Technology may develop robots with empathy in the future, Levy suggests, but some of the appeal of sex with prostitutes may be precisely because there’s no exchange of empathy or affection.
“In many sexual encounters, there is no empathy or affection,” he noted. “People who have sex with robots will not have qualms about robots’ lack of affection.
“So why not do it with robots?”
The main reason, according to Kathleen Richardson, is that it reinforces the worst attitudes and behaviour towards people with less power: women, children, young boys.
“It’s all about power, and who has power over others.”
Sex, she says, is about “taking into account what another person is thinking and feeling. It’s not about appropriating someone to use a you want.
Sex with robots “interrupts our feelings of empathy.
It’s two sides of the same coin:  sex objects are treated as people, people treated as sex objects.
There must not be, she says, ” a clear parallel between being a live human woman and being an object” — as there would be with sex robots.

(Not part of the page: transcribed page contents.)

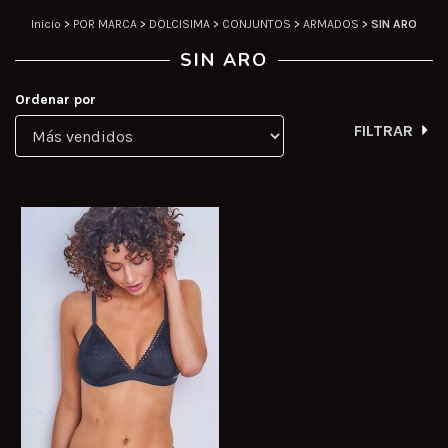
Inicio
>
POR MARCA
>
DOLCISIMA
>
CONJUNTOS
>
ARMADOS
>
SIN ARO
SIN ARO
Ordenar por
FILTRAR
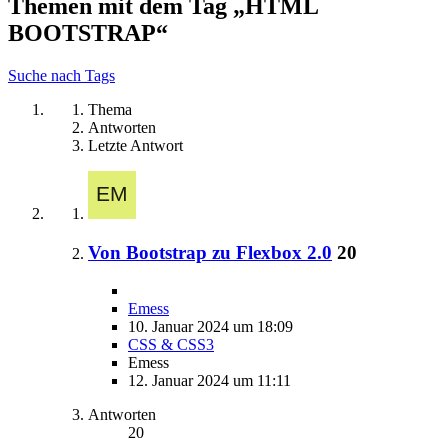
Themen mit dem Tag „HTML
BOOTSTRAP“
Suche nach Tags
Thema
Antworten
Letzte Antwort
Von Bootstrap zu Flexbox 2.0
20
Emess
10. Januar 2024 um 18:09
CSS & CSS3
Emess
12. Januar 2024 um 11:11
Antworten
20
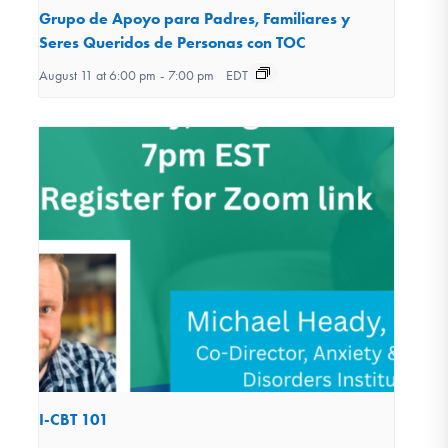
Grupo de Apoyo para Padres, Familiares y
Seres Queridos de Personas con TOC
August 11 at 6:00 pm
-
7:00 pm
EDT
I-CBT 101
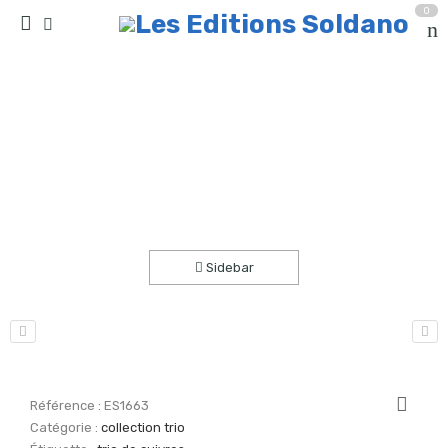
0
Amor tem fogo (trio de cuivres)
Accueil
partitions
collection trio
Sidebar
Référence :
ES1663
Catégorie :
collection trio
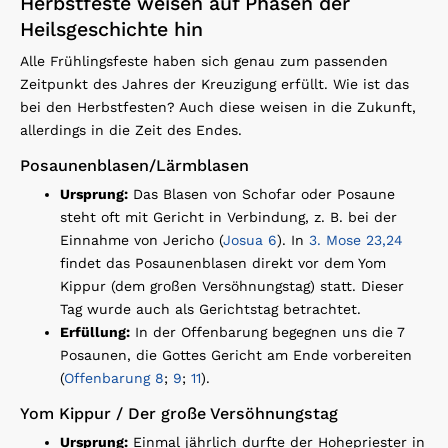
Herbstfeste weisen auf Phasen der
Heilsgeschichte hin
Alle Frühlingsfeste haben sich genau zum passenden
Zeitpunkt des Jahres der Kreuzigung erfüllt. Wie ist das
bei den Herbstfesten? Auch diese weisen in die Zukunft,
allerdings in die Zeit des Endes.
Posaunenblasen/Lärmblasen
Ursprung:
Das Blasen von Schofar oder Posaune
steht oft mit Gericht in Verbindung, z. B. bei der
Einnahme von Jericho (
Josua 6
). In
3. Mose 23,24
findet das Posaunenblasen direkt vor dem Yom
Kippur (dem großen Versöhnungstag) statt. Dieser
Tag wurde auch als Gerichtstag betrachtet.
Erfüllung:
In der Offenbarung begegnen uns die 7
Posaunen, die Gottes Gericht am Ende vorbereiten
(
Offenbarung 8
;
9
;
11
).
Yom Kippur / Der große Versöhnungstag
Ursprung:
Einmal jährlich durfte der Hohepriester in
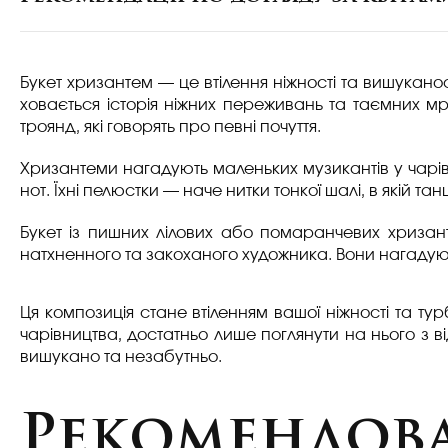
Букет хризантем — це втілення ніжності та вишукано
ховається історія ніжних переживань та таємних мрі
троянд, які говорять про певні почуття.
Хризантеми нагадують маленьких музикантів у чарів
нот. Їхні пелюстки — наче нитки тонкої шалі, в якій та
Букет із пишних лілових або помаранчевих хризант
натхненного та закоханого художника. Вони нагадуют
Ця композиція стане втіленням вашої ніжності та тур
чарівництва, достатньо лише поглянути на нього з 
вишукано та незабутньо.
Рекомендова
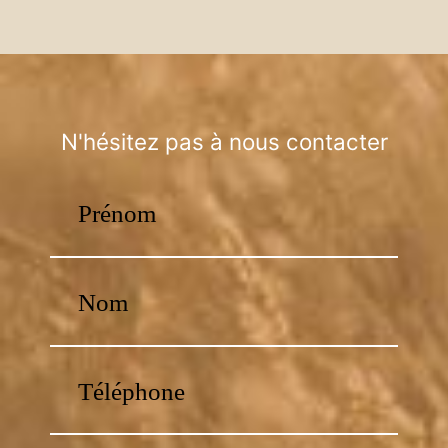
N'hésitez pas à nous contacter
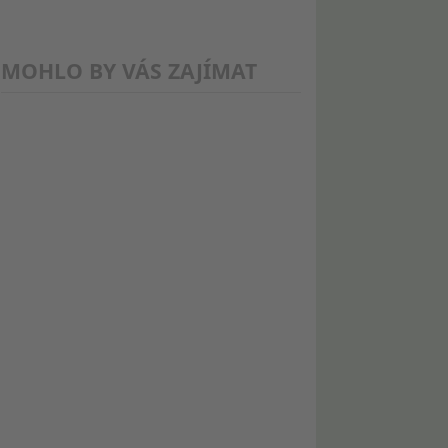
MOHLO BY VÁS ZAJÍMAT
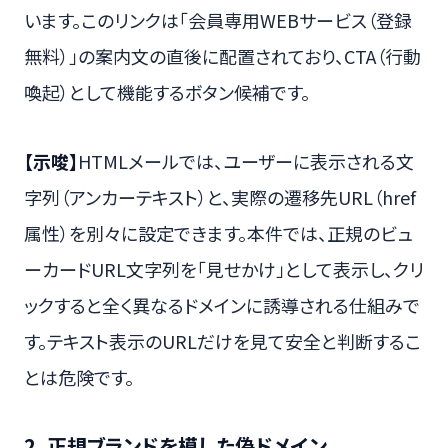
います。このリンクは「会員専用WEBサービス（登録
無料）」の案内文の直後に配置されており、CTA（行動
喚起）として機能するボタン候補です。
【示唆】
HTMLメールでは、ユーザーに表示される文
字列（アンカーテキスト）と、実際の遷移先URL（href
属性）を別々に設定できます。本件では、正規のビュ
ーカードURL文字列を「見せかけ」として表示し、クリ
ックすると全く異なるドメインに誘導される仕組みで
す。テキスト表示のURLだけを見て安全と判断するこ
とは危険です。
2. 正規ブランドを模した偽ドメイン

“I don’t see objects and human beings as interchangeable.”
She noted that, in Japan today, you can buy child sex dolls resembling 5-year-old girls.
“Child sex dolls come from the minds of adults who are sexually aroused by young girls,” she said. “Society needs to take a stand about how children are represented sexually in any images.”

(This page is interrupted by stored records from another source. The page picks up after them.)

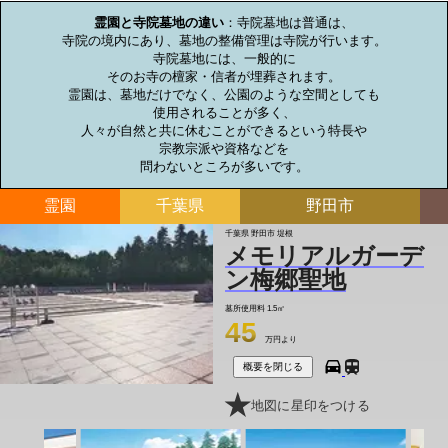
霊園と寺院墓地の違い
：寺院墓地は普通は、

寺院の境内にあり、墓地の整備管理は寺院が行います。

寺院墓地には、一般的に

そのお寺の檀家・信者が埋葬されます。

霊園は、墓地だけでなく、公園のような空間としても

使用されることが多く、

人々が自然と共に休むことができるという特長や

宗教宗派や資格などを

問わないところが多いです。
霊園
千葉県
野田市
千葉県 野田市 堤根
メモリアルガーデ
ン梅郷聖地
墓所使用料
1.5㎡
45
万円より
概要を閉じる
地図に星印をつける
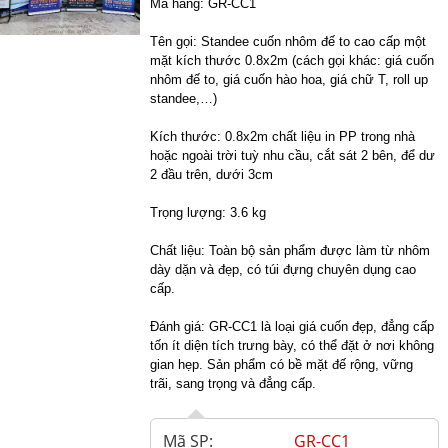
Mã hàng:
GR-CC1
Tên gọi: Standee cuốn nhôm đế to cao cấp một
mặt kích thước 0.8x2m (cách gọi khác: giá cuốn
nhôm đế to, giá cuốn hào hoa, giá chữ T, roll up
standee,…)
Kích thước: 0.8x2m chất liệu in PP trong nhà
hoặc ngoài trời tuỳ nhu cầu, cắt sát 2 bên, để dư
2 đầu trên, dưới 3cm
Trọng lượng: 3.6
kg
Chất liệu: Toàn bộ sản phẩm được làm từ nhôm
dày dặn và đẹp, có túi đựng chuyên dụng cao
cấp.
Đánh giá: GR-CC1 là loại giá cuốn đẹp, đẳng cấp
tốn ít diện tích trưng bày, có thể đặt ở nơi không
gian hẹp. Sản phẩm có bề mặt đế rộng, vững
trãi, sang trọng và đẳng cấp.
Mã SP:
GR-CC1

Levy, on the other hand, countered her position by asking, “Which would you rather have, a pedophile having sex with a child sex robot or with a child?”
Richardson also has concerns about men who are lonely or who have difficulty with relationships.
“Our campaign against sex with robots extends empathy to these men,” she syas. “These men are suffering and they’re being told their real human suffering can be addressed by dolls.
“We don’t believe men and boys are sex objects, either.”
“We have to make sure the technologies we produce are based on deep, empathetic understanding. We can’t have all needs met by material things.”
When Znaimer, moderating the debate, suggested provocatively that “human relationships can lead to enormous problems,” that they can be “too damn complicated.”
Richardson responded: “We are designed to be with other people.”
Levy defended his position by saying that ” millions of people are lonely, miserable, have no one to have sex with unless they pay.
For these people, sex robots would bring more happiness and I think more happiness for mankind would be a good thing.”